In diesem Jahr ist es so, dass man den mittleren Schulabschluss wegen einer einzigen Sechs verpasst – egal wie gut die anderen Prüfungen und Jahreszensuren sind. Muss das sein?

Wir denken darüber nach, diesen Punkt zu ändern. Allerdings muss man auch sagen: Eine Prüfung, die alle bestehen, ist keine.

SPD und PDS haben auf ihren Parteitagen Modellversuche für Gemeinschaftsschulen gefordert – und zwar gleich. Tut sich da schon was?

Noch hat sich keine Schule gemeldet, die das machen will. Die Ansätze sind übrigens nicht identisch.

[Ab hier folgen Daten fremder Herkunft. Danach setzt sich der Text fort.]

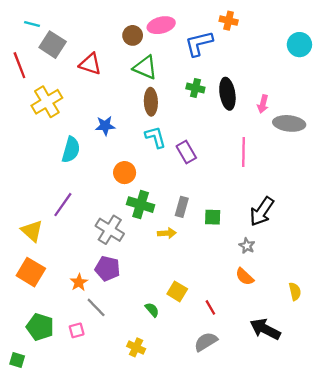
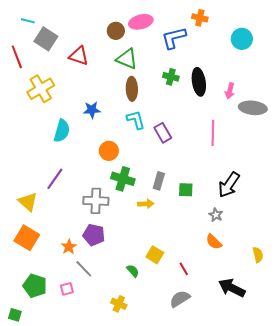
cyan circle: (299, 45) -> (242, 39), moved
gray cross: (110, 230) -> (96, 201), turned -30

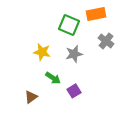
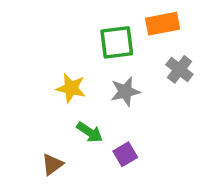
green square: (69, 25) -> (117, 42), turned -30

Wir sind für einen behutsamen Weg, der alle Eltern mitnehmen will.

Wird es klappen, wie geplant in allen siebten Klassen den neuen Ethik-Unterricht anzubieten?

Ja. Bisher sieht es so aus, dass nur sechs Schulen keine eigenen Ethiklehrer haben, sondern dass Lehrer anderer Schulen dort hinkommen.

Noch mal zum Anfang zurück. Wir hatten in diesem Jahr schlimme Vorfälle an Schulen. Haben wir die Probleme jetzt erkannt, oder müssen wir im neuen Schuljahr mit weiteren derartigen Horrormeldungen rechnen?

Auch wenn wir alles tun, was denkbar ist, kann es immer wieder solche Vorfälle geben. Eine Wunderlösung gibt es nicht. Aber ich habe jetzt durchgesetzt, dass bei besonders problematischen Schülern eine Jugendhilfekonferenz tagen muss: Schule und Jugendamt und möglichst auch der Polizei-Präventionsbeauftragte müssen den jungen Menschen betrachten mit all seinen Daten. Und wenn es für den Jugendlichen an allgemein bildenden Schulen nicht geht, müssen wir andere Möglichkeiten finden. Das bedeutet nicht, dass ich alle die Jugendlichen auf eine bestimmte Sonderschule schicke, sondern dass ich auf einer Schule ein paar Plätze habe und ansonsten Schüler auch in Einrichtungen nach Brandenburg oder in andere Bundesländer schicke. Und im Übrigen haben wir jetzt bundesweit die Diskussion des Gesetzgebers über die Einschränkung des Sorgerechts, wenn Eltern systematisch versagen.

Haben wir genug Lehrer zum kommenden Schuljahr?

Ich habe das Ziel, dass wir fünf Prozent Vertretungsreserve haben. Aber wegen der vielen Dauerkranken, die in dieser Reserve mitgerechnet werden müssen, kann es an der einen oder anderen Stelle knapp werden.

Das Gespräch führten Gerd Nowakowski und Susanne Vieth-Entus.